ある日のことです。雷蔵さんに「オレの代わりに芝居見に行ってくれるか?」って言われたんです。「いいですよ、やることないし」と答えると「あとで切符届けるからね」と。で、お付きのおじさんが切符を茶封筒に入れて持ってきてくれたんです。

「じゃあ行ってきます!」と封筒を開けると「あれ、お金が入ってる」。雷蔵さんが切符のほかにお金を入れてくれていたんです。芝居のあとにご飯を食べるか、一杯飲んで帰りなさいよ、ということでしょうね。

 雷蔵さんはあのとき、まだ34、35歳くらいだったと思います。自分はその年になっても、とてもそんな心遣いはできなかった。自分のことで精いっぱいでね。

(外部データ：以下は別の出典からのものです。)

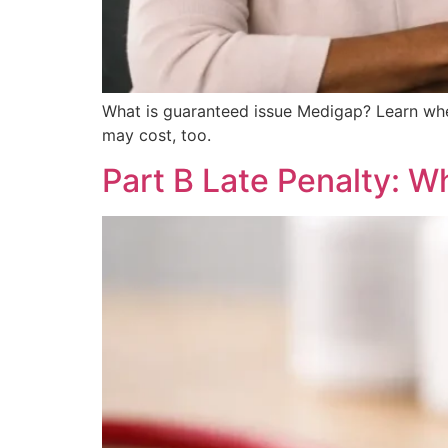
What is guaranteed issue Medigap? Learn whe
may cost, too.
Part B Late Penalty: W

 なぜオレに切符をくれたんだろう、と思うけど、たぶん「こいつはヘタだから芝居を見せて、少しでもお芝居というものがどういうものかを考えさせよう」ということじゃないでしょうか。見たあとで、三隅監督や助監督さんたちが「今日の芝居はこうだった」って意見を言い合うのを見て、勉強させてもらいました。

 三隅監督は等身大の大きな鏡をくださいましてねえ。「自分の姿を映しなさい」と言われました。自分というものがどういうものかを、鏡でよく見なさい。そしてその自分を使って芝居を表現しなさい、と。やはり雷蔵さんや三隅監督との出会いは大きかったですねえ。

――1969年に雷蔵さんが37歳で亡くなるまで、よき関係は続いた。71年にフリーとなり、多くのドラマや映画に出演してきた。

 俳優をやる前は「自分にも才能があるかもしれない」と思っていたけれど、ふたを開けてみたら何の才能もなかった。

 いや、本当です。だんだん気づいていきますよ。まったくゼロではないかもしれないけど、いや本当に才能のある人はこんなもんじゃないな、と。

 でも、じゃあ才能がないとダメなのか、というと、そういうことでもないと思うんです。才能がなくても経験値を増やしていけば、俳優をやっていけるんじゃないか、というふうにね。